* _YOUR ASSIGNMENT_: Filter the listing below, copying every line in which the word "prix" appears.

* _RECORDS SHOWN_:
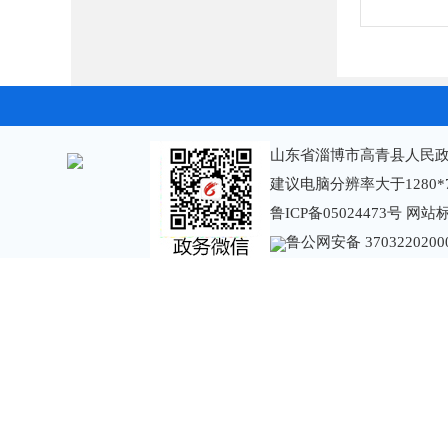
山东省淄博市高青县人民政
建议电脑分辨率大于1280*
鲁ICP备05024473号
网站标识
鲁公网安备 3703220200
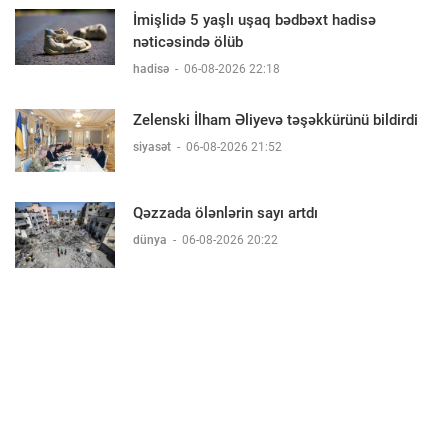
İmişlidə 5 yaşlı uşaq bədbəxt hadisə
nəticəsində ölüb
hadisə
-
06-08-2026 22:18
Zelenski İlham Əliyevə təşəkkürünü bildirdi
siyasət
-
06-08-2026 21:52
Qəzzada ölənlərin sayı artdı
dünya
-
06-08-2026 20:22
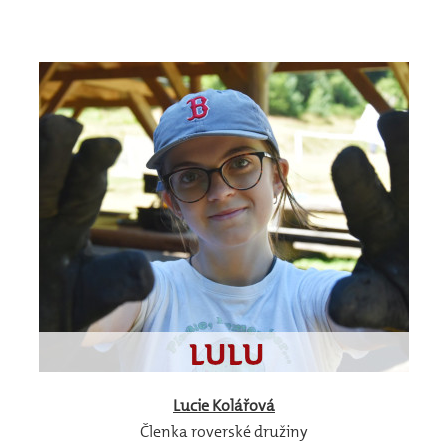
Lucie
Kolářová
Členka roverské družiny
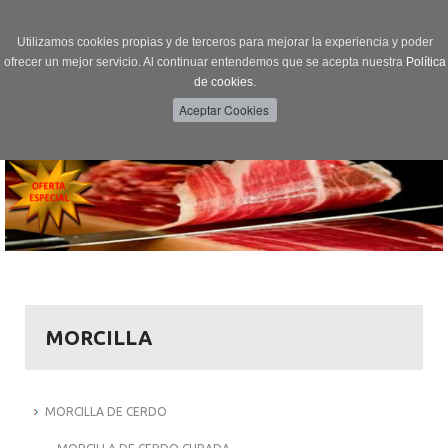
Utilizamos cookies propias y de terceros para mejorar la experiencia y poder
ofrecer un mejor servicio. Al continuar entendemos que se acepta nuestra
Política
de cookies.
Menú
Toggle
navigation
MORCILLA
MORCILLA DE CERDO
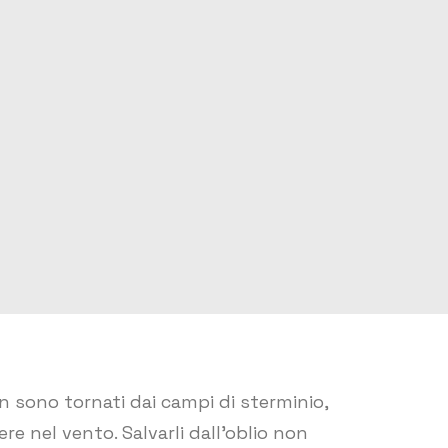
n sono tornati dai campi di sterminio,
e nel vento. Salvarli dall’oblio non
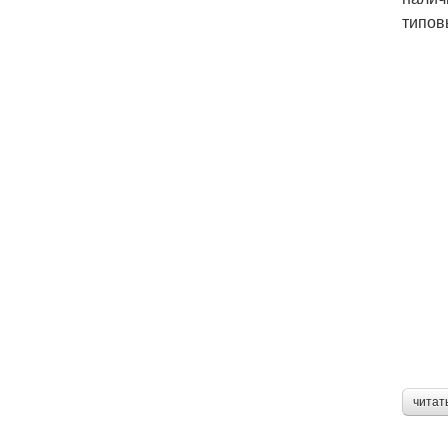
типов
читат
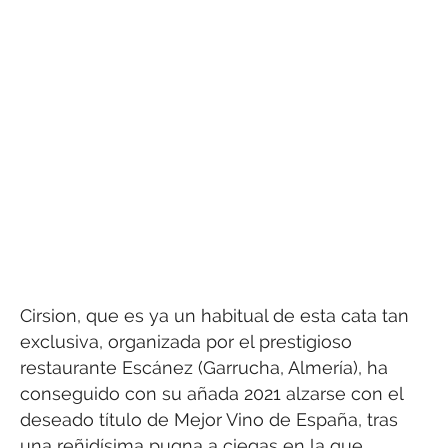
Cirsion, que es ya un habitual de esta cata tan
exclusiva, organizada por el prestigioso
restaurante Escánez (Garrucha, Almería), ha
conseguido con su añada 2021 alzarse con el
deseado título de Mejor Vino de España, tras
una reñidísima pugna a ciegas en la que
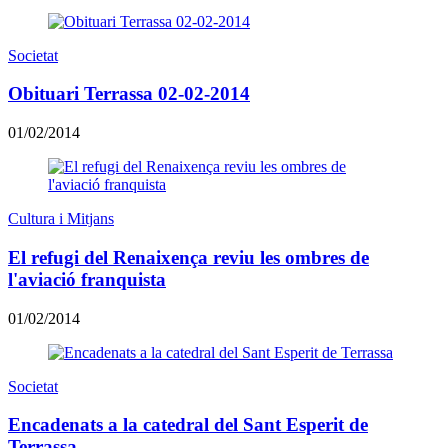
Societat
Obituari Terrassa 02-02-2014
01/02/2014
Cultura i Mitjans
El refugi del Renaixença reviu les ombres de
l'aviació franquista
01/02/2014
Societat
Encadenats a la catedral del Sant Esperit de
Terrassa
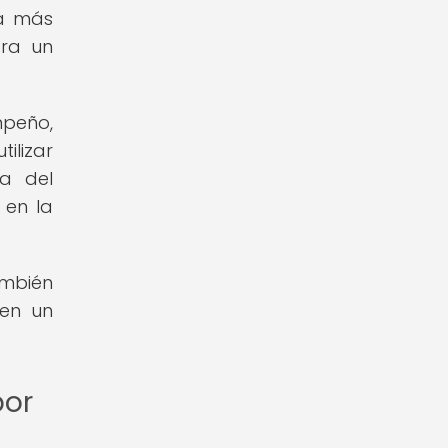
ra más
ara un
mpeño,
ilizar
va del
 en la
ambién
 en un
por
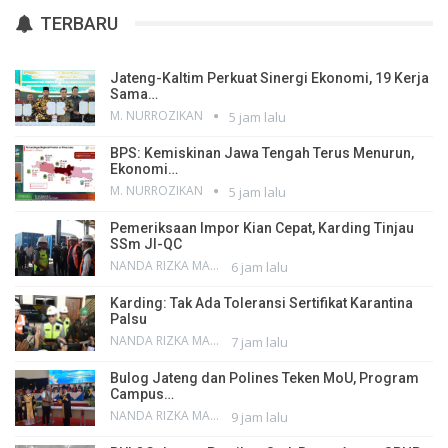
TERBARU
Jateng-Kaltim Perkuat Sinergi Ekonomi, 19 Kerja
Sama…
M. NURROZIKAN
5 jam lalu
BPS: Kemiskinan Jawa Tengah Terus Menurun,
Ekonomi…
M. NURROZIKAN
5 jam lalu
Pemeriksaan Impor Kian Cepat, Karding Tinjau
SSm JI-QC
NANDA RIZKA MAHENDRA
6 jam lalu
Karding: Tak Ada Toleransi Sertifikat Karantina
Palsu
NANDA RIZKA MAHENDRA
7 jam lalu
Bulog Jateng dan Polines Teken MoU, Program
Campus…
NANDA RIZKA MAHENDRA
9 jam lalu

...

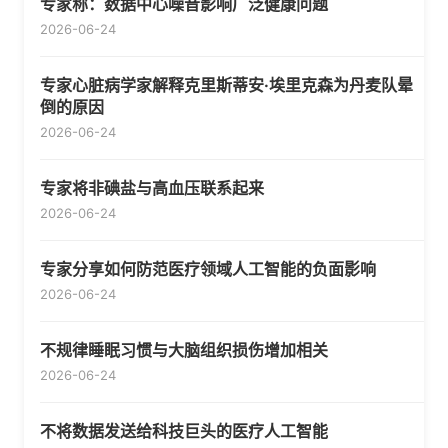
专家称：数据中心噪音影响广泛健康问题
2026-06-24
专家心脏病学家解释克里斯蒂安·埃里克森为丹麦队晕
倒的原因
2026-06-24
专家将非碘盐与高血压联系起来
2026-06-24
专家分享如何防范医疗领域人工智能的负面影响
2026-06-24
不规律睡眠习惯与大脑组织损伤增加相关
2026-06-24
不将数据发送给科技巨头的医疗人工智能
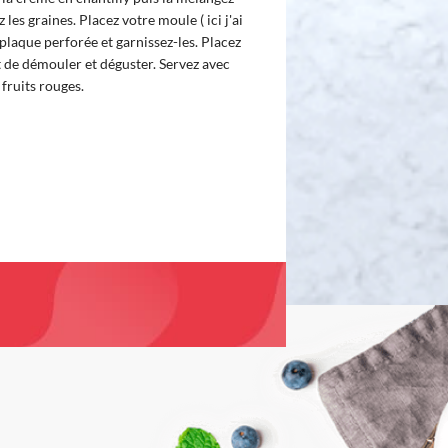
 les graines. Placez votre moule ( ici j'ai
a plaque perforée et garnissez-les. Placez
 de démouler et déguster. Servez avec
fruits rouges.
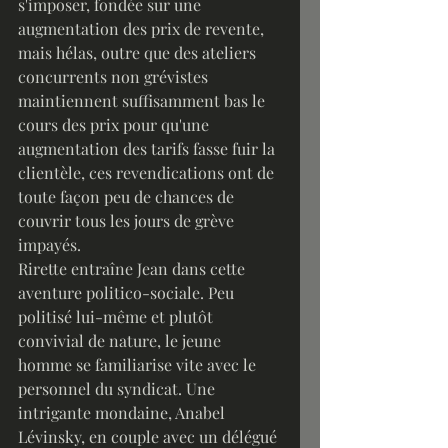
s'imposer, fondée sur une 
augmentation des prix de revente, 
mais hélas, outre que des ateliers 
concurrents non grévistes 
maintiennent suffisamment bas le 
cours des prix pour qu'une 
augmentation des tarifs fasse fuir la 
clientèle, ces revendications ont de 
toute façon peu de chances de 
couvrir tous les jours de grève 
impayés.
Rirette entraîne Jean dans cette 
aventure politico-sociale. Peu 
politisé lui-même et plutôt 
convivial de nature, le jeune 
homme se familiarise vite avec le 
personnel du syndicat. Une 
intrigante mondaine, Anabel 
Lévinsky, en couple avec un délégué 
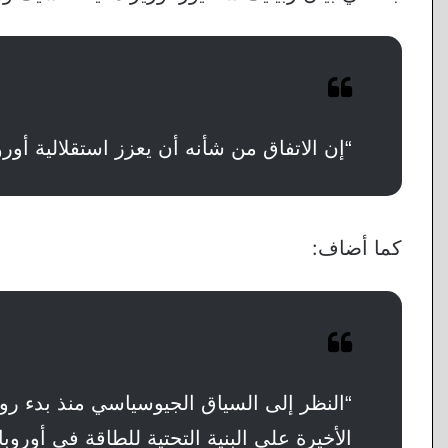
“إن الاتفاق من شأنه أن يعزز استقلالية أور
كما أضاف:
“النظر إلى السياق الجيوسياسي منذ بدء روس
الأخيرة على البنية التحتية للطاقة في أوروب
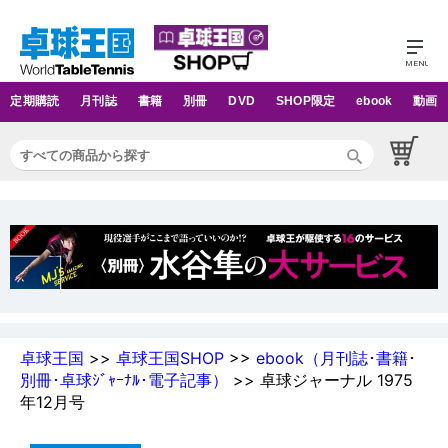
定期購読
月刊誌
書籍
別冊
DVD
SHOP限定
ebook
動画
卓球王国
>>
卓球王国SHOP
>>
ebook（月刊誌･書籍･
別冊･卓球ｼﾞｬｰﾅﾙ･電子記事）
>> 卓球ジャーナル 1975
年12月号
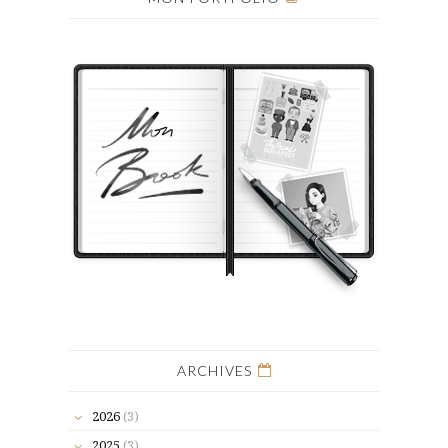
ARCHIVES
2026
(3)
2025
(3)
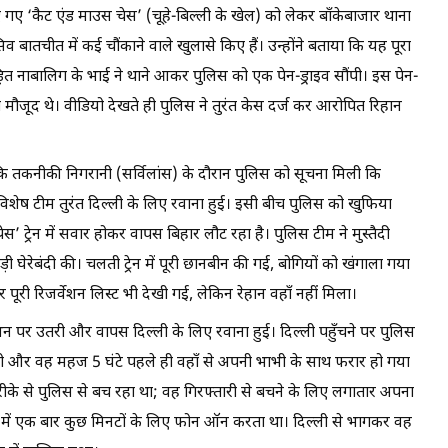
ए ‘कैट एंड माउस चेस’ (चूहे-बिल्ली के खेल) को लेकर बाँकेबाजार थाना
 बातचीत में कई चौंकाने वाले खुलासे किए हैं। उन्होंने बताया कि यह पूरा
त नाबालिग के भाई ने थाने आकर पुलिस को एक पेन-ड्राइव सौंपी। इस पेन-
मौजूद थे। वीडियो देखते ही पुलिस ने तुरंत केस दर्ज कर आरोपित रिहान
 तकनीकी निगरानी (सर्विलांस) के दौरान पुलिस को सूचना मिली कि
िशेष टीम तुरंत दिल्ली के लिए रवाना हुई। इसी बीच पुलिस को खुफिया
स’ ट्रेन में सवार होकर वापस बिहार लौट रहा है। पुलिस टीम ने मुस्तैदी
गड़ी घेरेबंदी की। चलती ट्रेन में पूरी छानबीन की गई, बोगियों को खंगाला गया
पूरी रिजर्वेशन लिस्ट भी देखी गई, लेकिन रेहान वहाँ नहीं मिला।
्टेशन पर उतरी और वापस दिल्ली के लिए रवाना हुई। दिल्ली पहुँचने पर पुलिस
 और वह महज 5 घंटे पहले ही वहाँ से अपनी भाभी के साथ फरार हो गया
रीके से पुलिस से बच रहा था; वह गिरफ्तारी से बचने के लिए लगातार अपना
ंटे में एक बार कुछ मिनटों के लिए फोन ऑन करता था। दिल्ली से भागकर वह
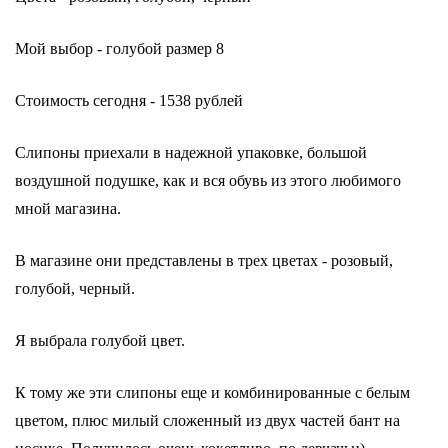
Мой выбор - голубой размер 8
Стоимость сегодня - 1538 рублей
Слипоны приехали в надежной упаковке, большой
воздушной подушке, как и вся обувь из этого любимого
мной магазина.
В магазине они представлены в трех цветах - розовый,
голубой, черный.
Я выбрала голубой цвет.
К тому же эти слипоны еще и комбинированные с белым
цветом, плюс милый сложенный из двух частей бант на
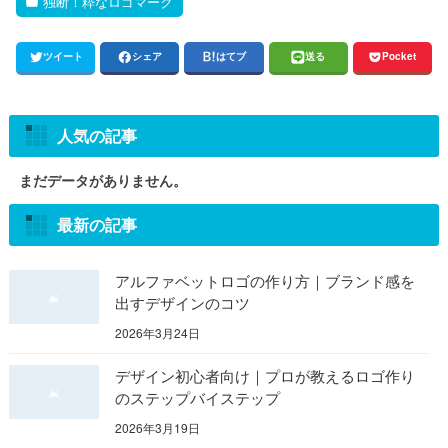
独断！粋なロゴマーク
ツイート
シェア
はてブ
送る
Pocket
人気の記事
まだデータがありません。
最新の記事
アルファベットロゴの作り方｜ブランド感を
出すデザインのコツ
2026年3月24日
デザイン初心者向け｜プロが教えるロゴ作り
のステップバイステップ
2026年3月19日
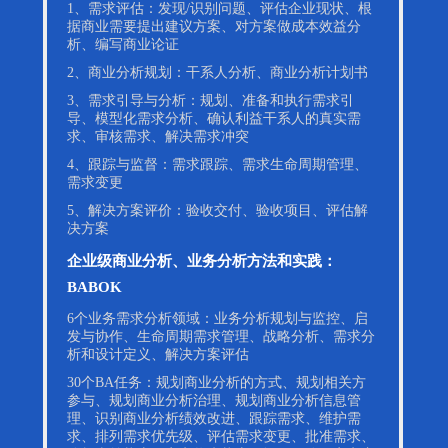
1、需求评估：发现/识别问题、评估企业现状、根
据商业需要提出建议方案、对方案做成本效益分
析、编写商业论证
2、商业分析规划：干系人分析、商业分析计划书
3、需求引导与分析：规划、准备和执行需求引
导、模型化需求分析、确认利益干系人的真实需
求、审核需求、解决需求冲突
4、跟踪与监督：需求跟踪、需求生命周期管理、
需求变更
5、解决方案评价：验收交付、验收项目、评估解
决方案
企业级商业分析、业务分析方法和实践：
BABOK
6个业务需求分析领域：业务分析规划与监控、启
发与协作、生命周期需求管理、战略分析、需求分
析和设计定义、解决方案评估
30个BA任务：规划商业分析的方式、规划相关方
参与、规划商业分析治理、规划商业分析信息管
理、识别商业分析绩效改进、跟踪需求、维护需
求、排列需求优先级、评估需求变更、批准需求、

* _OUTPUT OF THE EXERCISE_:
augmentation des prix de revente, 
cours des prix pour qu'une 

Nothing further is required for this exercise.